▶ ACTIVITY
Below are the records; retype each one exactly.

[Opening MATERIAL FOR THIS EXERCISE section]

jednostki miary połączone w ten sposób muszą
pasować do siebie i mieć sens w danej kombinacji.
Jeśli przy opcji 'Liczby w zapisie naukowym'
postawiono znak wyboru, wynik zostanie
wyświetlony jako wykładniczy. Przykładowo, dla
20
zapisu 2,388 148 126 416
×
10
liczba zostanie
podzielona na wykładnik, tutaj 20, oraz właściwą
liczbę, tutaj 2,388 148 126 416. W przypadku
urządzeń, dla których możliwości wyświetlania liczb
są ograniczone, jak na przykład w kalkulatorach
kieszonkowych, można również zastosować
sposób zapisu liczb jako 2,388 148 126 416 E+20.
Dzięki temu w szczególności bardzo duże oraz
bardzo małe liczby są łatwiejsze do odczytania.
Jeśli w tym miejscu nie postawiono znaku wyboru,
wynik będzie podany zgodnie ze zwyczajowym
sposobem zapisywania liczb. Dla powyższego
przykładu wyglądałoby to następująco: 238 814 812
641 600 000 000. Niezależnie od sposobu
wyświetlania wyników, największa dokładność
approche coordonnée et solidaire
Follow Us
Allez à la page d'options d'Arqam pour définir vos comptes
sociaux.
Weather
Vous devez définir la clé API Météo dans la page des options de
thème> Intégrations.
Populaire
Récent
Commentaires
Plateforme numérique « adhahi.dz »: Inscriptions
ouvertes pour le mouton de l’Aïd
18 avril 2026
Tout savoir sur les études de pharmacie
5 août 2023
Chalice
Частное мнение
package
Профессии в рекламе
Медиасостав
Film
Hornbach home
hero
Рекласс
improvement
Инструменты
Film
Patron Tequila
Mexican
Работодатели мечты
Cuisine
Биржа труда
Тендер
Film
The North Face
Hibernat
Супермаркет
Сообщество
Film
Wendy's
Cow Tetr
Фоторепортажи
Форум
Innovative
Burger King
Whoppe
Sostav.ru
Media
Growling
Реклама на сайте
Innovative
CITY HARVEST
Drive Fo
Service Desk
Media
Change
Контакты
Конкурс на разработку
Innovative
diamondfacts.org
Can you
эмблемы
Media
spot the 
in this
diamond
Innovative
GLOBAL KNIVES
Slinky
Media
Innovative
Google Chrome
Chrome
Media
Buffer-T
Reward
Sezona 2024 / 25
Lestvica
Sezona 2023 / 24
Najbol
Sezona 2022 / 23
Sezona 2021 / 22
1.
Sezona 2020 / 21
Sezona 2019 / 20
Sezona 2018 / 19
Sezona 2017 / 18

[Closing MATERIAL FOR THIS EXERCISE section]

▶ WRITTEN ANSWER
jednostki miary połączone w ten sposób muszą
pasować do siebie i mieć sens w danej kombinacji.
Jeśli przy opcji 'Liczby w zapisie naukowym'
postawiono znak wyboru, wynik zostanie
wyświetlony jako wykładniczy. Przykładowo, dla
20
zapisu 2,388 148 126 416
×
10
liczba zostanie
podzielona na wykładnik, tutaj 20, oraz właściwą
liczbę, tutaj 2,388 148 126 416. W przypadku
urządzeń, dla których możliwości wyświetlania liczb
są ograniczone, jak na przykład w kalkulatorach
kieszonkowych, można również zastosować
sposób zapisu liczb jako 2,388 148 126 416 E+20.
Dzięki temu w szczególności bardzo duże oraz
bardzo małe liczby są łatwiejsze do odczytania.
Jeśli w tym miejscu nie postawiono znaku wyboru,
wynik będzie podany zgodnie ze zwyczajowym
sposobem zapisywania liczb. Dla powyższego
przykładu wyglądałoby to następująco: 238 814 812
641 600 000 000. Niezależnie od sposobu
wyświetlania wyników, największa dokładność
approche coordonnée et solidaire
Follow Us
Allez à la page d'options d'Arqam pour définir vos comptes
sociaux.
Weather
Vous devez définir la clé API Météo dans la page des options de
thème> Intégrations.
Populaire
Récent
Commentaires
Plateforme numérique « adhahi.dz »: Inscriptions
ouvertes pour le mouton de l’Aïd
18 avril 2026
Tout savoir sur les études de pharmacie
5 août 2023
Chalice
Частное мнение
package
Профессии в рекламе
Медиасостав
Film
Hornbach home
hero
Рекласс
improvement
Инструменты
Film
Patron Tequila
Mexican
Работодатели мечты
Cuisine
Биржа труда
Тендер
Film
The North Face
Hibernat
Супермаркет
Сообщество
Film
Wendy's
Cow Tetr
Фоторепортажи
Форум
Innovative
Burger King
Whoppe
Sostav.ru
Media
Growling
Реклама на сайте
Innovative
CITY HARVEST
Drive Fo
Service Desk
Media
Change
Контакты
Конкурс на разработку
Innovative
diamondfacts.org
Can you
эмблемы
Media
spot the 
in this
diamond
Innovative
GLOBAL KNIVES
Slinky
Media
Innovative
Google Chrome
Chrome
Media
Buffer-T
Reward
Sezona 2024 / 25
Lestvica
Sezona 2023 / 24
Najbol
Sezona 2022 / 23
Sezona 2021 / 22
1.
Sezona 2020 / 21
Sezona 2019 / 20
Sezona 2018 / 19
Sezona 2017 / 18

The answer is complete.